* _Exercise description_:
After locating the line that contains "Kabinenstreit lässt", restate it and each later line word for word through the end of the records.

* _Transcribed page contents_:
********

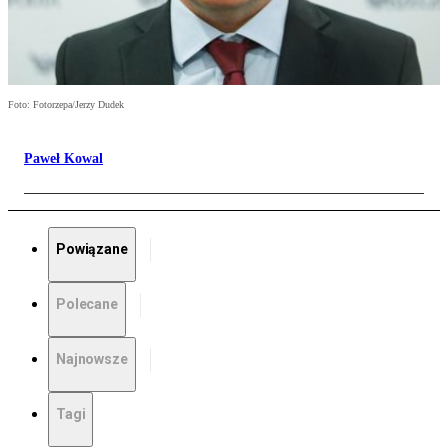
Foto: Fotorzepa/Jerzy Dudek
Paweł Kowal
Powiązane
Polecane
Najnowsze
Tagi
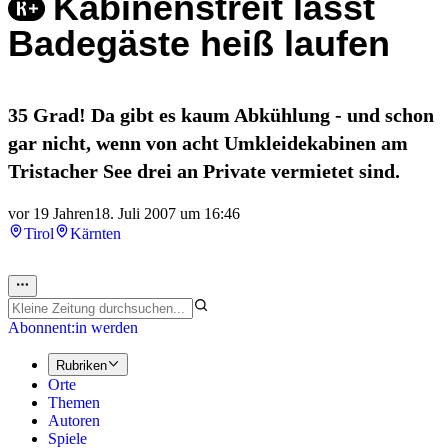
Kabinenstreit lässt
Badegäste heiß laufen
35 Grad! Da gibt es kaum Abkühlung - und schon
gar nicht, wenn von acht Umkleidekabinen am
Tristacher See drei an Private vermietet sind.
vor 19 Jahren
18. Juli 2007 um 16:46
Tirol
Kärnten
Abonnent:in werden
Rubriken
Orte
Themen
Autoren
Spiele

********

* _Reply_:
Kabinenstreit lässt
Badegäste heiß laufen
35 Grad! Da gibt es kaum Abkühlung - und schon
gar nicht, wenn von acht Umkleidekabinen am
Tristacher See drei an Private vermietet sind.
vor 19 Jahren
18. Juli 2007 um 16:46
Tirol
Kärnten
Abonnent:in werden
Rubriken
Orte
Themen
Autoren
Spiele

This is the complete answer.